=== Begin Enclosure ===

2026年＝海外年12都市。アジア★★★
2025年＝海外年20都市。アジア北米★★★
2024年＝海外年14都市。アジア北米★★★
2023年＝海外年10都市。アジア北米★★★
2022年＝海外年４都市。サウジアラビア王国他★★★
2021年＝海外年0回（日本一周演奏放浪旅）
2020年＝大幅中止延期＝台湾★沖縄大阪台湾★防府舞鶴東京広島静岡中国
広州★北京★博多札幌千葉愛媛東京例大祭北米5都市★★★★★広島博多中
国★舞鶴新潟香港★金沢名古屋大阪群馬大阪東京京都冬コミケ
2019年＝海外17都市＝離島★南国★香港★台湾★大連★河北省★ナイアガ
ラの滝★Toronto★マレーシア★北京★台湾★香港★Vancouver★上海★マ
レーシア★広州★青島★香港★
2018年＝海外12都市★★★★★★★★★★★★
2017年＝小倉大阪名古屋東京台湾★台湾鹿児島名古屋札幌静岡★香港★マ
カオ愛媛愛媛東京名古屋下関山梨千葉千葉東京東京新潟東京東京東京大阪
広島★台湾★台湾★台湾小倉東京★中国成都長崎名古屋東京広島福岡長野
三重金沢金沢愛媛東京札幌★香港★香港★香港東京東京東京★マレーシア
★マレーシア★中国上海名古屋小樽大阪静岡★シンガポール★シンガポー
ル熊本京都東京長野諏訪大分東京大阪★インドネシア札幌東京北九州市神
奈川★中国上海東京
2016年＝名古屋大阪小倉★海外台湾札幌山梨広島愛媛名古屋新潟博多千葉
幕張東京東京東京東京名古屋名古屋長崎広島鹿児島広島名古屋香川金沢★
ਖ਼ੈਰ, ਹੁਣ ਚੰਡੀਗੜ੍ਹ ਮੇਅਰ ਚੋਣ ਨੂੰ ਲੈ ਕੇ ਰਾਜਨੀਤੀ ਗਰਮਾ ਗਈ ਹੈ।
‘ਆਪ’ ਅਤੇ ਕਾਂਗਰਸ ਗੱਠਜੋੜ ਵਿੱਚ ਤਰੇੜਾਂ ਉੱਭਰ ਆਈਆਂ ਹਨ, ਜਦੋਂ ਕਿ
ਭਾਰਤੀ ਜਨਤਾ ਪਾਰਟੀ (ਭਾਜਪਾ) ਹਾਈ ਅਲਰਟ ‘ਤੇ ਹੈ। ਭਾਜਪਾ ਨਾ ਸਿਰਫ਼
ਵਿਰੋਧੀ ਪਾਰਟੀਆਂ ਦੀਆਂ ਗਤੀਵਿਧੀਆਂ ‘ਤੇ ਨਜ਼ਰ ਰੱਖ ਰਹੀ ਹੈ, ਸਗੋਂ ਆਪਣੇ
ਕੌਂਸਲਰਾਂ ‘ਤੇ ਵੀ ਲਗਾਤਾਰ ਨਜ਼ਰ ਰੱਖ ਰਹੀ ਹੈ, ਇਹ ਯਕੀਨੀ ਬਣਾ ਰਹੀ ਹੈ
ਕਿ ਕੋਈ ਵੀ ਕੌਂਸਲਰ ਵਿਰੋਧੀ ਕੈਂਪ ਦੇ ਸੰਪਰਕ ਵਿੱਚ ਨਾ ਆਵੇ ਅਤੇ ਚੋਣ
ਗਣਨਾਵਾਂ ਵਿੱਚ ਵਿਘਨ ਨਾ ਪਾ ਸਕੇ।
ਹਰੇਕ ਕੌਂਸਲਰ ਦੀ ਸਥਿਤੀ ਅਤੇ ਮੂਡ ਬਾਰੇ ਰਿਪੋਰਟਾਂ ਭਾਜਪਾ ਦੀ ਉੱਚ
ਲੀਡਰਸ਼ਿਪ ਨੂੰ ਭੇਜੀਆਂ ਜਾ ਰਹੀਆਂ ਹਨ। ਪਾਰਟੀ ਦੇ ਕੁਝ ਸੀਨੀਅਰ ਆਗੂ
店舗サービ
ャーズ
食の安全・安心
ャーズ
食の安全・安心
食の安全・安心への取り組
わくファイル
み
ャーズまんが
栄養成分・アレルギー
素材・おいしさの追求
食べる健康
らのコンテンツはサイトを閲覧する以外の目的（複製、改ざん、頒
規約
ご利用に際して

=== End Enclosure ===

> **Directions**:
What lines in the records above include the string "アジア北米"? Copy each one.

> **Solved problem**:
2025年＝海外年20都市。アジア北米★★★
2024年＝海外年14都市。アジア北米★★★
2023年＝海外年10都市。アジア北米★★★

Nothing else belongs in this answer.